I tested the next generation AI assistant.it will blow you away
Will Knight | Wired
“When the fruits of the recent generative AI boom are properly integrated into legacy assistant bots, [like Siri and Alexa], I’m sure it will be more interesting. “A year from now, I think his experience of using a computer will be very different,” Shah says. He says he built vimGPT in just a few days. “Most apps will see fewer clicks, more chats, and agents becoming an integral part of web browsing.”
CRISPR gene therapy appears to treat dangerous inflammatory conditions
Claire Wilson | New Scientist
“Ten people who received a one-time gene therapy administered directly into the body saw a 95 percent reduction in the number of ‘swelling attacks’ during the first six months after the treatment took effect. . Since then, all but one have had no further seizures for at least a year, although one patient who received the lowest dose had one mild seizure. “This is potentially a cure,” says Padmaral Gurgama of Cambridge University Hospitals in the UK, who worked on the new approach.
Apple Vision Pro review: Magic, until it’s gone
Niraj Patel | The Verge
“Vision Pro is an amazing product. From its incredible display and pass-through engineering, to leveraging its entire ecosystem for seamless convenience, to making it almost oblivious to the entire external battery situation. , a first-generation device that only Apple could really make. …But what’s shocking is that some of these core ideas are actually dead ends, meaning they’re never executed well enough for them to become mainstream. Apple may have inadvertently revealed that this is not the case.”
Allen Institute for AI Releases ‘True Open Source’ LLM to Drive ‘Significant Change’ in AI Development
Sharon Goldman Venture Beat
“While other models include model code and model weights, OLMo also provides training code, training data, an associated toolkit, and an evaluation toolkit. In addition, OLMo provides the AI2 states that “all code, weights, and intermediate checkpoints are released under the Apache 2.0 license.” This news comes at a time when open source/open science AI is making great strides, catching up with closed and proprietary LLMs like OpenAI’s GPT-4 and Anthropic’s Claude. ”
A robot that cleans your room without any help
Rhiannon Williams MIT Technology Review
“Robots may be able to easily complete tasks such as: [picking up and moving things] In the laboratory, getting people to work in an unfamiliar environment with little data available is a big challenge. Now, a new system called OK-Robot has the potential to train robots to pick up and move objects in environments they’ve never experienced before. This is an approach that has the potential to bridge the gap between rapidly improving AI models and the capabilities of real robots, as it does not require additional costly and complex training. ”
People are worried that AI will take everyone’s jobs away. I’ve been here before.
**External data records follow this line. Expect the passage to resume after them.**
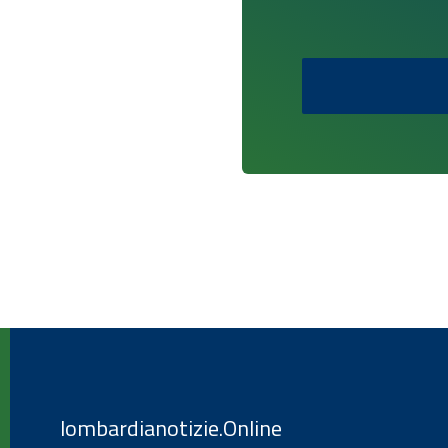
lombardianotizie.Online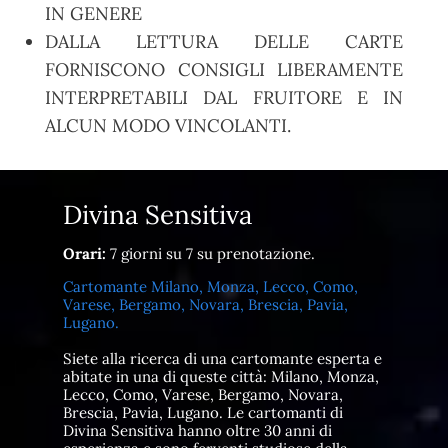
IN GENERE
DALLA LETTURA DELLE CARTE
FORNISCONO CONSIGLI LIBERAMENTE
INTERPRETABILI DAL FRUITORE E IN
ALCUN MODO VINCOLANTI.
Divina Sensitiva
Orari:
7 giorni su 7 su prenotazione.
Cartomante Milano, Monza, Lecco, Como,
Varese, Bergamo, Novara, Brescia, Pavia,
Lugano.
Siete alla ricerca di una cartomante esperta e
abitate in una di queste città: Milano, Monza,
Lecco, Como, Varese, Bergamo, Novara,
Brescia, Pavia, Lugano. Le cartomanti di
Divina Sensitiva hanno oltre 30 anni di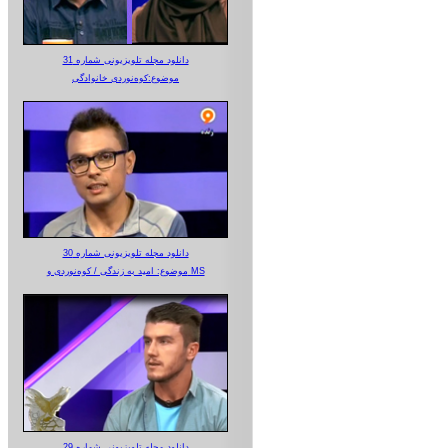
دانلود مجله تلویزیونی شماره 31
موضوع:کوه‌نوردی خانوادگی
دانلود مجله تلویزیونی شماره 30
موضوع: امید به زندگی / کوه‌نوردی و MS
دانلود مجله تلویزیونی شماره 29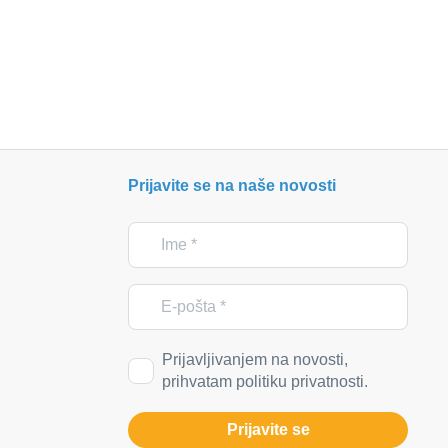
Prijavite se na naše novosti
Prijavljivanjem na novosti,
prihvatam politiku privatnosti.
Prijavite se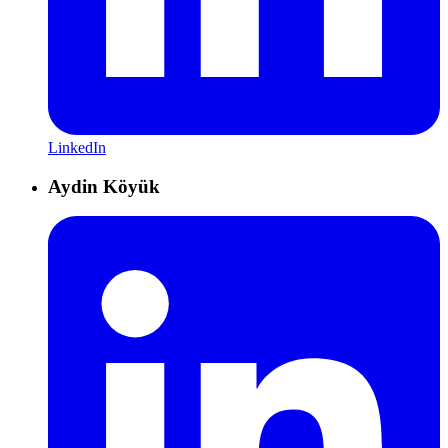
LinkedIn
Aydin Köyük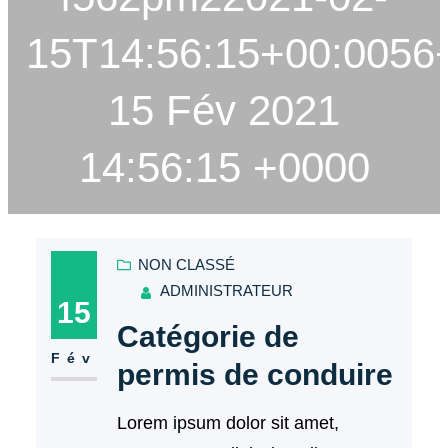
15T14:56:15+00:0056+
15 Fév 2021
14:56:15 +0000
NON CLASSÉ
ADMINISTRATEUR
15
Catégorie de
Fév
permis de conduire
Lorem ipsum dolor sit amet,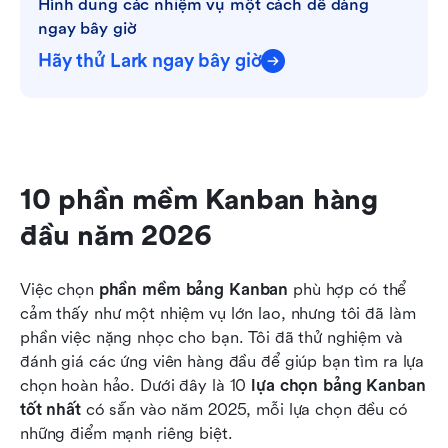
Hình dung các nhiệm vụ một cách dễ dàng 
ngay bây giờ
Hãy thử Lark ngay bây giờ
10 phần mềm Kanban hàng 
đầu năm 2026
Việc chọn 
phần mềm bảng Kanban
 phù hợp có thể 
cảm thấy như một nhiệm vụ lớn lao, nhưng tôi đã làm 
phần việc nặng nhọc cho bạn. Tôi đã thử nghiệm và 
đánh giá các ứng viên hàng đầu để giúp bạn tìm ra lựa 
chọn hoàn hảo. Dưới đây là 10 
lựa chọn bảng Kanban 
tốt nhất
 có sẵn vào năm 2025, mỗi lựa chọn đều có 
những điểm mạnh riêng biệt.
David Rotman | MIT Technology Review
“[Karl T. Compton’s 1938] This essay succinctly summarizes the debate on employment and technological advancement in a way that retains its relevance today, especially given today’s concerns about the impact of artificial intelligence. …Although today’s technology certainly looks quite different from that of the 1930s, Compton’s article points out that concerns about the future of employment are not new and, rather than invoking genies or monsters, are is a valuable reminder that it can best be addressed by applying an understanding of ”
Company announces experimental drug blocks the root of pain
Gina Kolata | New York Times
“Announced by Vertex Pharmaceuticals of Boston.” [this week] The company announced that it has developed an experimental drug that reduces moderate to severe pain and blocks pain signals before they reach the brain. They differ from opioids because they only affect peripheral nerves outside the brain and spinal cord. Vertex says its new drug is expected to avoid the addictive potential of opioids. ”
Starlab – half the volume of the ISS – fits within the Starship’s payload bay.
Eric Berger | Ars Technica
“We considered multiple launches to get STAR Lab into orbit, but ultimately gravitated toward a single launch option.” [Voyager Space CTO Marshall Smith] Said. “You save a lot on development costs. You save a lot on integration costs. You can build everything on the ground, check it out, test it with payloads and other systems, and launch it. One of the many lessons we have learned from the International Space Station is that building and integrating in space is very expensive.” Once launched on Starship, the StarLab module will be ready for human habitation almost immediately. Smith said it should be ready for the . ”
9 retro-futuristic prophecies that came true
Maxwell Zeff | Gizmodo
“Every year commentators and reporters try to predict where technology will go, but many don’t get it right every year. Who gets it right? Often the world is like pop culture’s past versus its future. By looking to retrofuturism, an older version of the future, we can often predict what direction our developed society will take.”
Can this AI-powered search engine replace Google? I need it too.
Kevin Ruth | New York Times
“Intrigued by the hype, I recently used Perplexity as my default search engine for a few weeks on both desktop and mobile. … After hundreds of searches, Perplexity is not perfect, but it is very While we don’t intend to break up with Google completely, there’s a chance that an AI-powered search engine like Perplexity could loosen Google’s grip on the search market, or at least force it to catch up. I am now convinced that there is.”